Pourquoi une telle demande de la rue ? La raison est très simple : il n’a jamais toléré la moindre participation du peuple. Depuis 1962, ce régime, qui règne sans partage, a comme principal défaut le non-respect de la souveraineté du peuple. En empêchant le peuple de participer à la construction de ses institutions, le régime a renvoyé la libération du peuple –le territoire a été libéré par le sacrifice des meilleurs fils de l’Algérie – aux calendes grecques.
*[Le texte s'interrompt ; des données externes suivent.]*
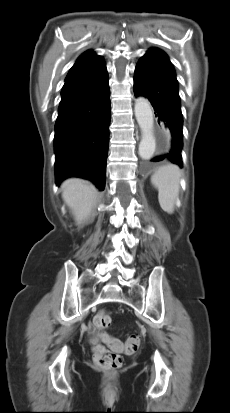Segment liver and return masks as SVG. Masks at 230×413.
Returning a JSON list of instances; mask_svg holds the SVG:
<instances>
[{
  "mask_svg": "<svg viewBox=\"0 0 230 413\" xmlns=\"http://www.w3.org/2000/svg\"><path fill=\"white\" fill-rule=\"evenodd\" d=\"M61 188L62 198L72 210L76 221L86 219L97 203V189L79 178L64 181Z\"/></svg>",
  "mask_w": 230,
  "mask_h": 413,
  "instance_id": "liver-1",
  "label": "liver"
}]
</instances>
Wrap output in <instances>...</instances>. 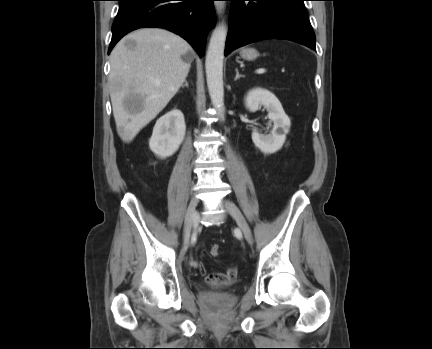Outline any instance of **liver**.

Bien que les responsables actuels considèrent que la crise commence seulement en 2019, dans le fond, le pays a été squatté par une clique se moquant éperdument de tout avis contraire à sa politique de dilapidation. En février 2019, le peuple algérien a tout simplement refusé la mort de son pays. Comme le dit si bien Mouloud Hamrouche, « par cette mobilisation inattendue, les Algériens ont refusé que leur pays chute ou cède au chaos. Non. Le peuple algérien n’a pas créé de nouvelles difficultés, ni de nouvelle déstabilisation, ni de nouveau dysfonctionnement, y compris sur le plan économique et social. »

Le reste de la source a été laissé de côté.